### Directions
Although the entries contain pictures, write out only their text, exactly as it stands.

(Collected data)
=====

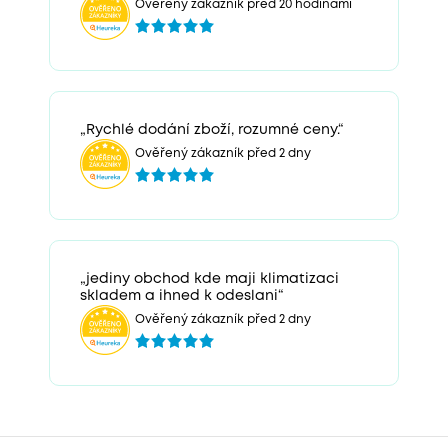
Ověřený zákazník před 20 hodinami
„Rychlé dodání zboží, rozumné ceny.“
Ověřený zákazník před 2 dny
„jediny obchod kde maji klimatizaci
skladem a ihned k odeslani“
Ověřený zákazník před 2 dny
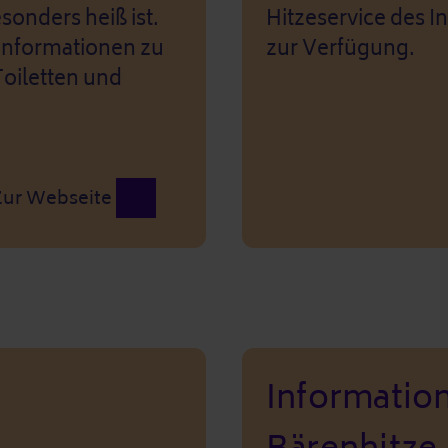
sonders heiß ist.
Hitzeservice des In
Informationen zu
zur Verfügung.
oiletten und
Zur Webseite
Information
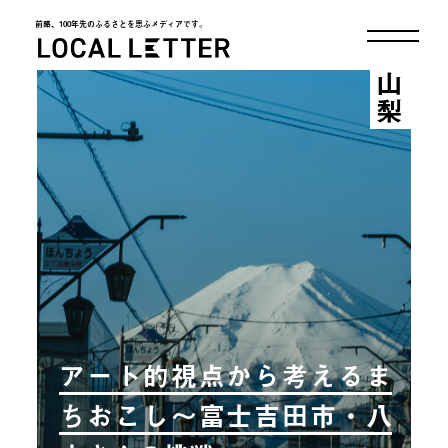
前略、100年先のふるさとを思ふメディアです。
LOCAL LETTER
山梨
アート的視点から考えるま
ちおこし～富士吉田市・八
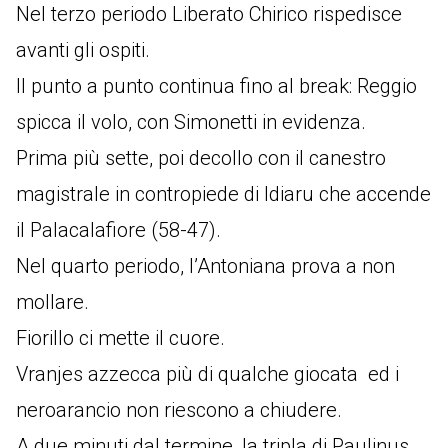
Nel terzo periodo Liberato Chirico rispedisce
avanti gli ospiti.
Il punto a punto continua fino al break: Reggio
spicca il volo, con Simonetti in evidenza.
Prima più sette, poi decollo con il canestro
magistrale in contropiede di Idiaru che accende
il Palacalafiore (58-47).
Nel quarto periodo, l’Antoniana prova a non
mollare.
Fiorillo ci mette il cuore.
Vranjes azzecca più di qualche giocata ed i
neroarancio non riescono a chiudere.
A due minuti dal termine, la tripla di Paulinus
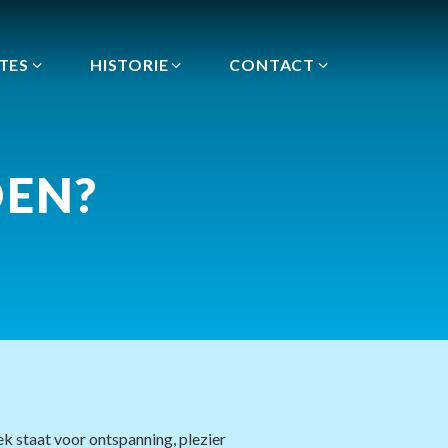
TES
HISTORIE
CONTACT
EN?
ek staat voor ontspanning, plezier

=====

### Written solution
Ověřený zákazník před 20 hodinami
„Rychlé dodání zboží, rozumné ceny.“
Ověřený zákazník před 2 dny
„jediny obchod kde maji klimatizaci
skladem a ihned k odeslani“
Ověřený zákazník před 2 dny
sonders heiß ist.
Hitzeservice des In
Informationen zu
zur Verfügung.
oiletten und
Zur Webseite
Information
前略、100年先のふるさとを思ふメディアです。
LOCAL LETTER
山梨
アート的視点から考えるま
ちおこし～富士吉田市・八
Nel terzo periodo Liberato Chirico rispedisce
avanti gli ospiti.
Il punto a punto continua fino al break: Reggio
spicca il volo, con Simonetti in evidenza.
Prima più sette, poi decollo con il canestro
magistrale in contropiede di Idiaru che accende
il Palacalafiore (58-47).
Nel quarto periodo, l’Antoniana prova a non
mollare.
Fiorillo ci mette il cuore.
Vranjes azzecca più di qualche giocata ed i
neroarancio non riescono a chiudere.
A due minuti dal termine, la tripla di Paulinus
TES
HISTORIE
CONTACT
EN?
ek staat voor ontspanning, plezier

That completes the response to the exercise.